Copy exactly the lines that run from the top of the listing to the line containing "Atstājiet iedarboties 15–20 mi", both ends included, and omit the pictures.

Available data section start

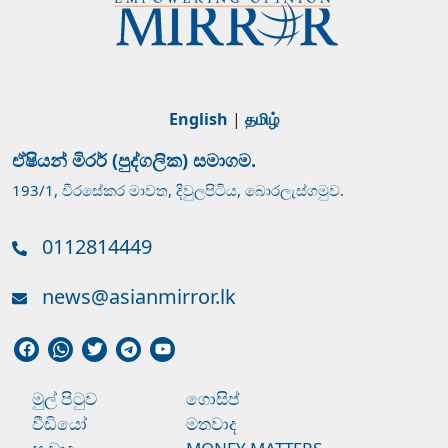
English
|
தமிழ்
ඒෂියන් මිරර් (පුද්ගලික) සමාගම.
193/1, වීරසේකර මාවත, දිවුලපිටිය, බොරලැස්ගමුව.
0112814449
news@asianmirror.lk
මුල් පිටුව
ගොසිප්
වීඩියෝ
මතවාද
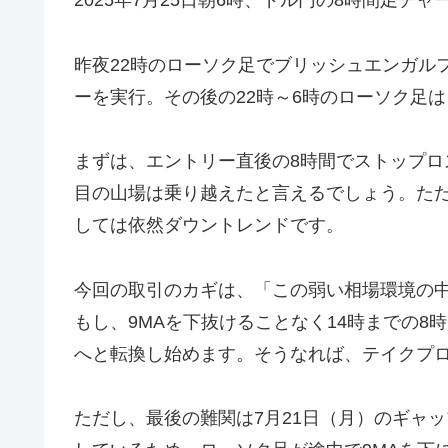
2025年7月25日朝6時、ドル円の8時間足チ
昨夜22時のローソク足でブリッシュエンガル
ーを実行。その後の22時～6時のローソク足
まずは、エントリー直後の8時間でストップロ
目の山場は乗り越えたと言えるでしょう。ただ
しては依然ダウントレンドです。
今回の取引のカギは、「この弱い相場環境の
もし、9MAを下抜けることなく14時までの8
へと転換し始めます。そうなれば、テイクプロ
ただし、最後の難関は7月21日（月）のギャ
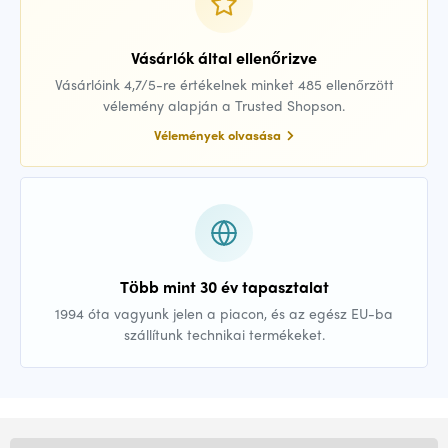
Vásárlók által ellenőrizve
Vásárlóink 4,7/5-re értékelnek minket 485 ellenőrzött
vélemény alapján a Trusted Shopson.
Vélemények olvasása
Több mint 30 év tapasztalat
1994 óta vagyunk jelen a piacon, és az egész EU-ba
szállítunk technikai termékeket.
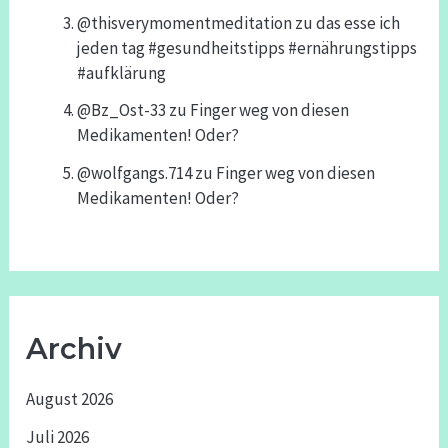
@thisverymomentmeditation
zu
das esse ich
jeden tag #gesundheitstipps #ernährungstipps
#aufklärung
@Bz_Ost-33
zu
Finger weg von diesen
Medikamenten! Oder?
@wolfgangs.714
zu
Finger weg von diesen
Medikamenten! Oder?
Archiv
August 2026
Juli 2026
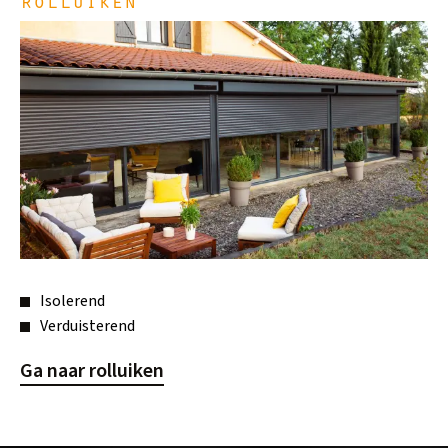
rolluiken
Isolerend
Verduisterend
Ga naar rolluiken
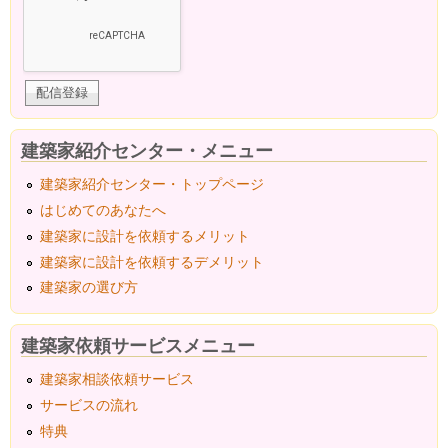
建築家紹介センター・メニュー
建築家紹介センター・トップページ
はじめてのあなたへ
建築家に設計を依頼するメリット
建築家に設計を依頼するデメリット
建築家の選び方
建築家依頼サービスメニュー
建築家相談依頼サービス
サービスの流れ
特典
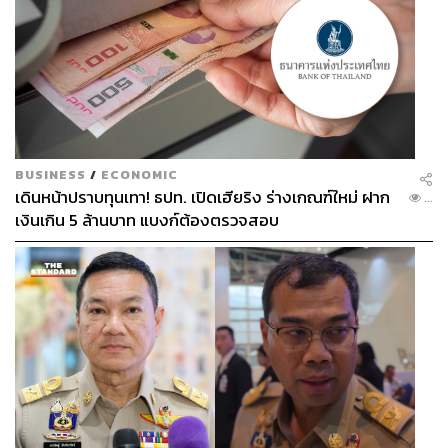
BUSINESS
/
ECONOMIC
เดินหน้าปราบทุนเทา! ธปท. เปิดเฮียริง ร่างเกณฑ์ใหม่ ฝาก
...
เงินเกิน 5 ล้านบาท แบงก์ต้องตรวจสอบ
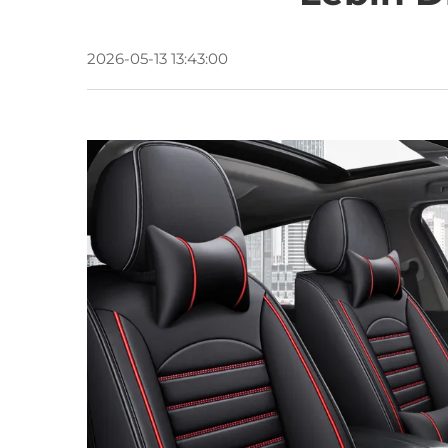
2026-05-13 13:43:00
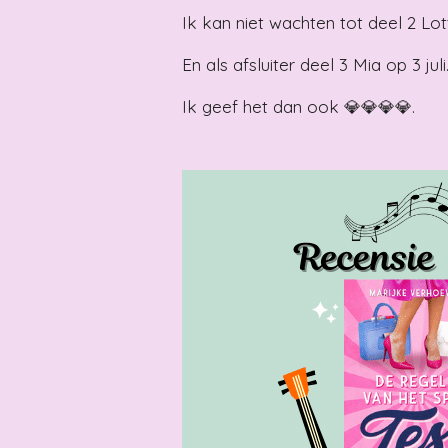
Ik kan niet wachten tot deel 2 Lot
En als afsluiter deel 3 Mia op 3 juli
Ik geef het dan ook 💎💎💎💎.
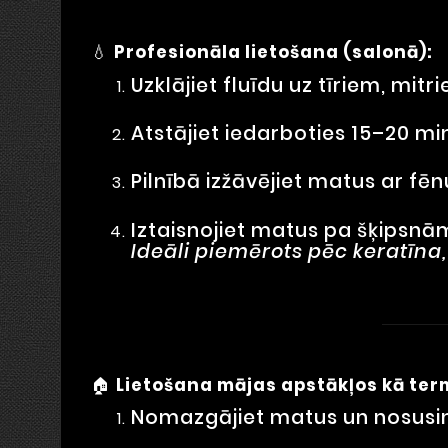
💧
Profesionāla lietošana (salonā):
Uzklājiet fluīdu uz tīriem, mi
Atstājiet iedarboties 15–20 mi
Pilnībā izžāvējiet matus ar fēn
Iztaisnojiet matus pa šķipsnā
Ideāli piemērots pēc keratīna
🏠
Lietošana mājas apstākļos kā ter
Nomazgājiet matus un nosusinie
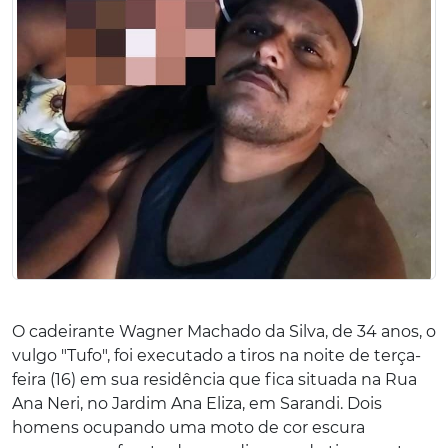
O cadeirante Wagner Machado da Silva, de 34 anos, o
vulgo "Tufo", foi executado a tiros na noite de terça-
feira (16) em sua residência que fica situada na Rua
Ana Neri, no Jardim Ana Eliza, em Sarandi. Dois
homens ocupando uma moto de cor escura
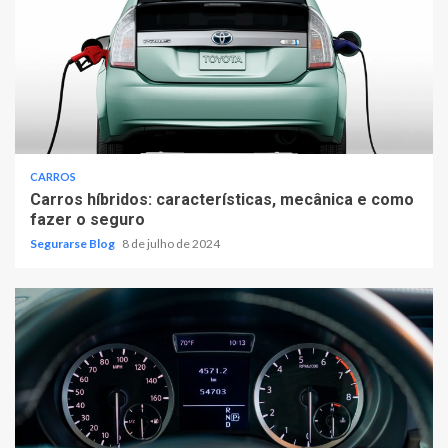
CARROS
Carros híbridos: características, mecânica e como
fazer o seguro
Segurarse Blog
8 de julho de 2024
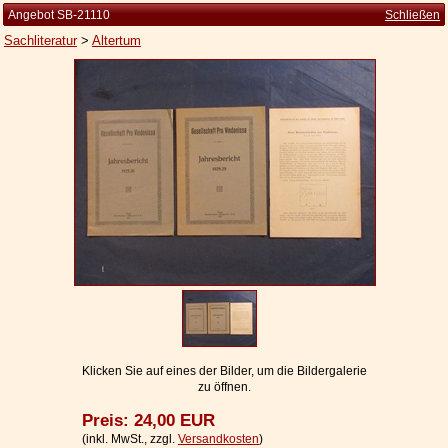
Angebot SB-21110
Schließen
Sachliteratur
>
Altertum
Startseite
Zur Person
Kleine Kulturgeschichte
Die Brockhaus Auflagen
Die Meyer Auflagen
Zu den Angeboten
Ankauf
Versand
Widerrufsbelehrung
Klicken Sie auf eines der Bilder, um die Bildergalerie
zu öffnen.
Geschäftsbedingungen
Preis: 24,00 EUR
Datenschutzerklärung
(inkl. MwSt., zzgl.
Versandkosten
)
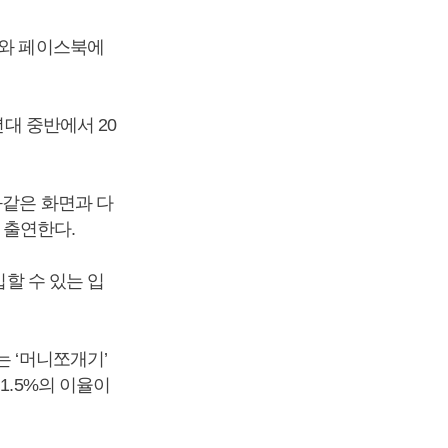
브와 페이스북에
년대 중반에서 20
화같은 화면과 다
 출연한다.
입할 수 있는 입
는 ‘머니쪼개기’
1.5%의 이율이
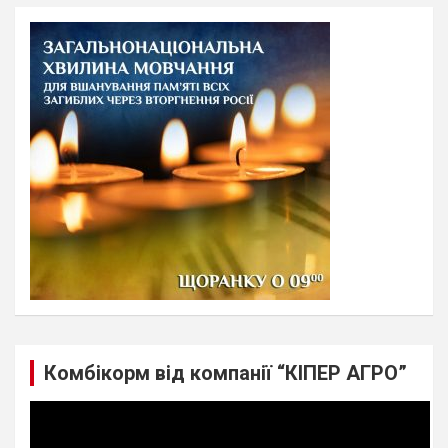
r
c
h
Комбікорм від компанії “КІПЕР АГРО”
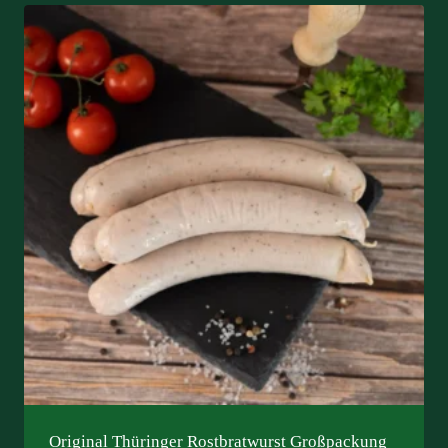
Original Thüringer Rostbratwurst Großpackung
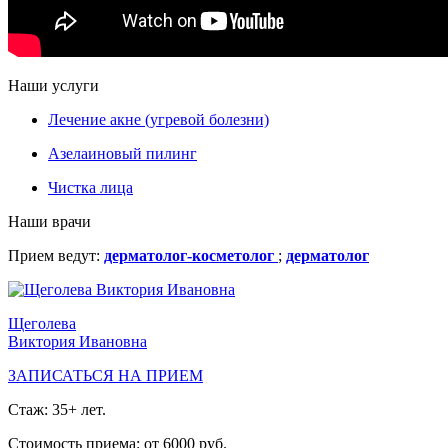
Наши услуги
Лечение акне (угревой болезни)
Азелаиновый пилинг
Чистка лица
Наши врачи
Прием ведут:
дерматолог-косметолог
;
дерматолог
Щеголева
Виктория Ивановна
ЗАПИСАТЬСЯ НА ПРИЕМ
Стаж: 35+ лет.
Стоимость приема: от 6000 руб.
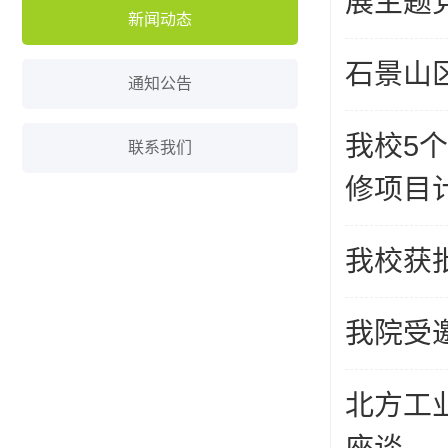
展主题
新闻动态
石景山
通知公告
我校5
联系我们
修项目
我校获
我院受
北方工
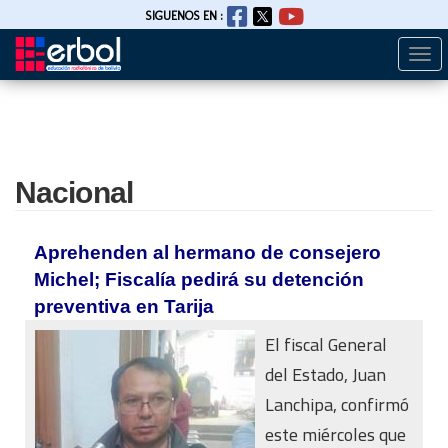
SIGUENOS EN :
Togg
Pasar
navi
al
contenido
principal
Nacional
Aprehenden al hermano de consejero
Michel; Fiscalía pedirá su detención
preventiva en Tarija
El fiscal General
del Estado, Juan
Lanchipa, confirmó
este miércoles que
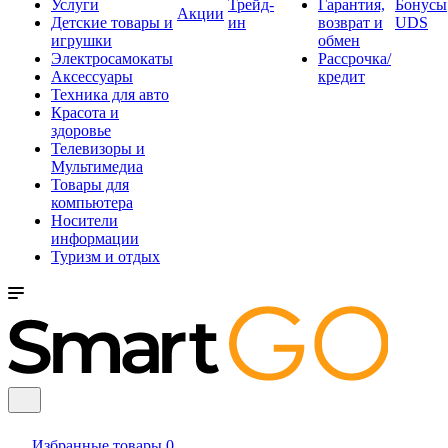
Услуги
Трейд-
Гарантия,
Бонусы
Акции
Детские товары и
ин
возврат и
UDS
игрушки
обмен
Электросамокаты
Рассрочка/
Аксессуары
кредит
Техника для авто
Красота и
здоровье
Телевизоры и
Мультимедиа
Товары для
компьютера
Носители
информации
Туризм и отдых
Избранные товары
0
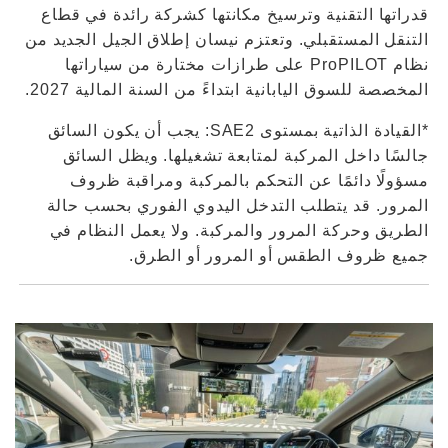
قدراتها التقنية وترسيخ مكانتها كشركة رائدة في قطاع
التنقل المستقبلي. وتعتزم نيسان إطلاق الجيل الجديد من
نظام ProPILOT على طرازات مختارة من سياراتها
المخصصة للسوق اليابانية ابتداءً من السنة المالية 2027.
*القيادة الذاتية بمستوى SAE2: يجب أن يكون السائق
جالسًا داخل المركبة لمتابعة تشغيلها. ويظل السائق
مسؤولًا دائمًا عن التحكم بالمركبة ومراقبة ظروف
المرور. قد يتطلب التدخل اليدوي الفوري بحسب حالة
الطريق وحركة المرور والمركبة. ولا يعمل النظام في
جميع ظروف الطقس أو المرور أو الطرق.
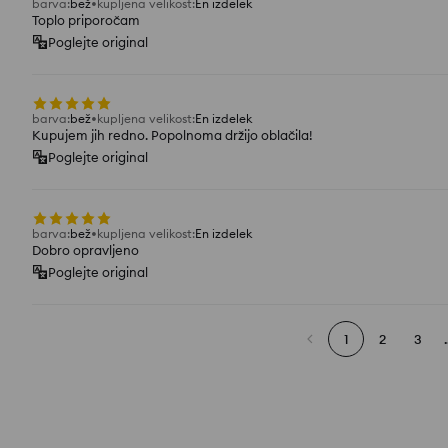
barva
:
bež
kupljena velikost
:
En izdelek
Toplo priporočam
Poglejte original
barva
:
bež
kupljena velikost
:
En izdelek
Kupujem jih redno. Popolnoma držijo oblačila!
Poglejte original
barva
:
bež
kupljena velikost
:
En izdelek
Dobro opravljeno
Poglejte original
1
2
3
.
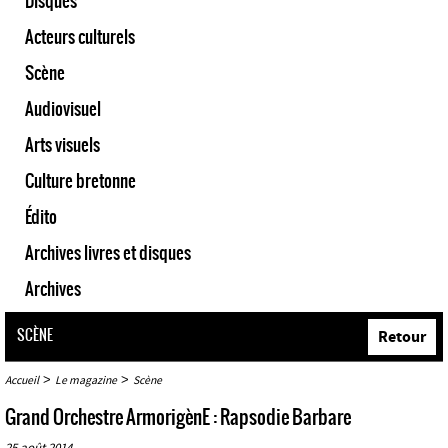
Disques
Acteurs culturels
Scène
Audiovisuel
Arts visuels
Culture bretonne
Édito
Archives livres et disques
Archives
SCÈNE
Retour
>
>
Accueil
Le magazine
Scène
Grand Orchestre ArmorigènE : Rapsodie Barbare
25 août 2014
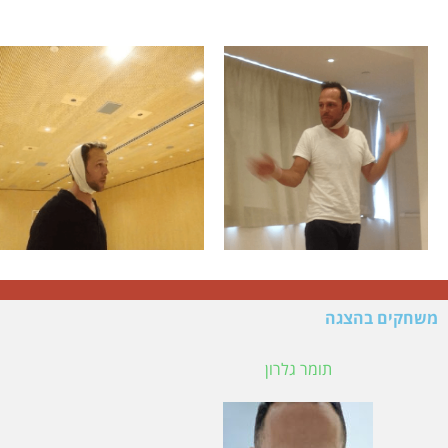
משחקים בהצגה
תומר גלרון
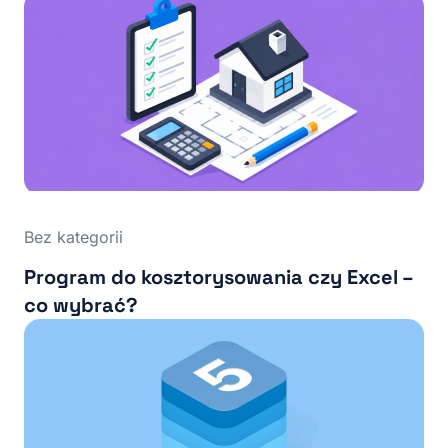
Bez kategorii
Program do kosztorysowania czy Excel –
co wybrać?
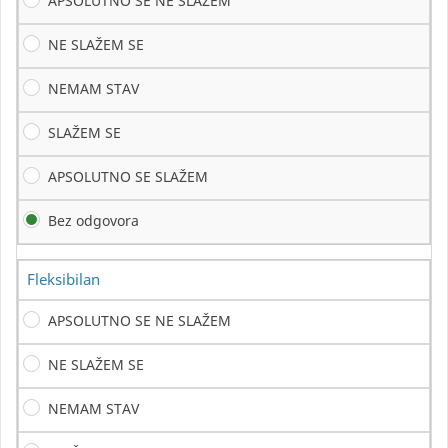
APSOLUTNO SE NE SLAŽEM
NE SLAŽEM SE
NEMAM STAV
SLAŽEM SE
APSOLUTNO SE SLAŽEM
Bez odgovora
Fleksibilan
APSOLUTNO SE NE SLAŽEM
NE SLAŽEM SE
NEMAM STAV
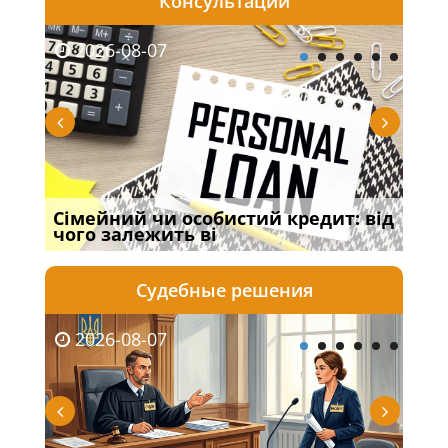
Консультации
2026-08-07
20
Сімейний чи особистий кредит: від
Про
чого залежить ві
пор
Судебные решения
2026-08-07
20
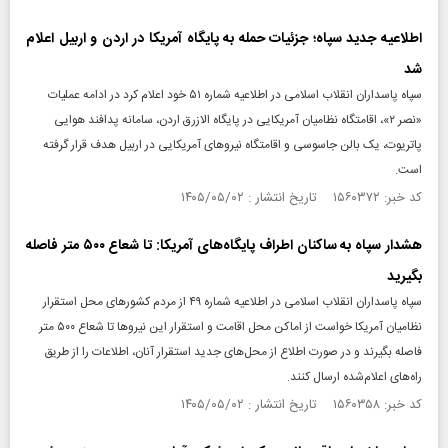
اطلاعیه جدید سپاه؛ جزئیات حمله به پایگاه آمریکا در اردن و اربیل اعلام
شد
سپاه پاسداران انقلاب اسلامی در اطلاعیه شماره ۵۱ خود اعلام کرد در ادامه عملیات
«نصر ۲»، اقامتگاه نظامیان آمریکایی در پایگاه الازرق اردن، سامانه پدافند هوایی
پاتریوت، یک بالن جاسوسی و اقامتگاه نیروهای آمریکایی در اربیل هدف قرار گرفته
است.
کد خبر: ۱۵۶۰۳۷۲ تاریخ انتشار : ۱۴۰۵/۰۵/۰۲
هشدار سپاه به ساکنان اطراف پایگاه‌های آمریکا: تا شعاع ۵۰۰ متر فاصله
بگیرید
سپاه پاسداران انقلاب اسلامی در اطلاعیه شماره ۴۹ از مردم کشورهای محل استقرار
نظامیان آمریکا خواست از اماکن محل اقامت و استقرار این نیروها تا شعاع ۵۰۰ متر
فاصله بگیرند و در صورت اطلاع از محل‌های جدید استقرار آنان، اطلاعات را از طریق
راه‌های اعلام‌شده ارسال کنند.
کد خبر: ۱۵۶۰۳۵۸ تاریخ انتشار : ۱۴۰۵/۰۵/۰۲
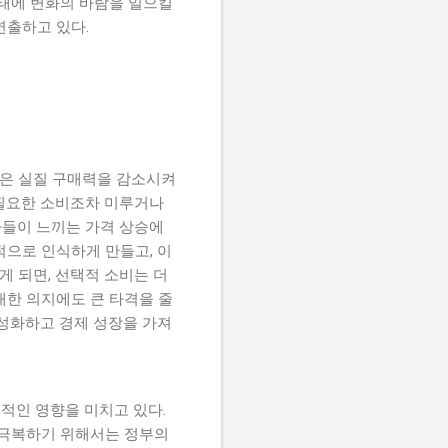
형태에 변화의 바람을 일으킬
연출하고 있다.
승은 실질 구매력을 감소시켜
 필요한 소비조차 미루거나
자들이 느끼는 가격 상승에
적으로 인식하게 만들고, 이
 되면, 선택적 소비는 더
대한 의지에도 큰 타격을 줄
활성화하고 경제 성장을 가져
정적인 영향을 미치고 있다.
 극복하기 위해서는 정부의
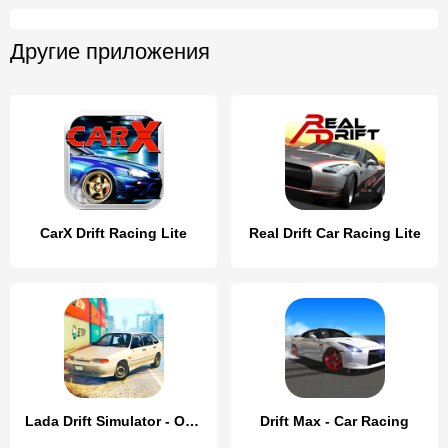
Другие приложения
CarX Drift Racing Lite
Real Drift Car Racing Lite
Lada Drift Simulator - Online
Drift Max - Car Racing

Available data section end

> **Solution to this problem**:
English
|
தமிழ்
ඒෂියන් මිරර් (පුද්ගලික) සමාගම.
193/1, වීරසේකර මාවත, දිවුලපිටිය, බොරලැස්ගමුව.
0112814449
news@asianmirror.lk
මුල් පිටුව
ගොසිප්
වීඩියෝ
මතවාද
2025年7月25日朝6時、ドル円の8時間足チ
昨夜22時のローソク足でブリッシュエンガル
ーを実行。その後の22時～6時のローソク足
まずは、エントリー直後の8時間でストップロ
目の山場は乗り越えたと言えるでしょう。ただ
しては依然ダウントレンドです。
今回の取引のカギは、「この弱い相場環境の
もし、9MAを下抜けることなく14時までの8
へと転換し始めます。そうなれば、テイクプロ
ただし、最後の難関は7月21日（月）のギャ
Vásárlók által ellenőrizve
Vásárlóink 4,7/5-re értékelnek minket 485 ellenőrzött
vélemény alapján a Trusted Shopson.
Vélemények olvasása
Több mint 30 év tapasztalat
1994 óta vagyunk jelen a piacon, és az egész EU-ba
szállítunk technikai termékeket.
@thisverymomentmeditation
zu
das esse ich
jeden tag #gesundheitstipps #ernährungstipps
#aufklärung
@Bz_Ost-33
zu
Finger weg von diesen
Medikamenten! Oder?
@wolfgangs.714
zu
Finger weg von diesen
Medikamenten! Oder?
Archiv
August 2026
Juli 2026
rolluiken
Isolerend
Verduisterend
Ga naar rolluiken
建築家紹介センター・メニュー
建築家紹介センター・トップページ
はじめてのあなたへ
建築家に設計を依頼するメリット
建築家に設計を依頼するデメリット
建築家の選び方
建築家依頼サービスメニュー
建築家相談依頼サービス
サービスの流れ
特典
BUSINESS
/
ECONOMIC
เดินหน้าปราบทุนเทา! ธปท. เปิดเฮียริง ร่างเกณฑ์ใหม่ ฝาก
...
เงินเกิน 5 ล้านบาท แบงก์ต้องตรวจสอบ
2026-05-13 13:43:00
Ik kan niet wachten tot deel 2 Lot
En als afsluiter deel 3 Mia op 3 juli
Ik geef het dan ook 💎💎💎💎.
💧
Profesionāla lietošana (salonā):
Uzklājiet fluīdu uz tīriem, mi
Atstājiet iedarboties 15–20 mi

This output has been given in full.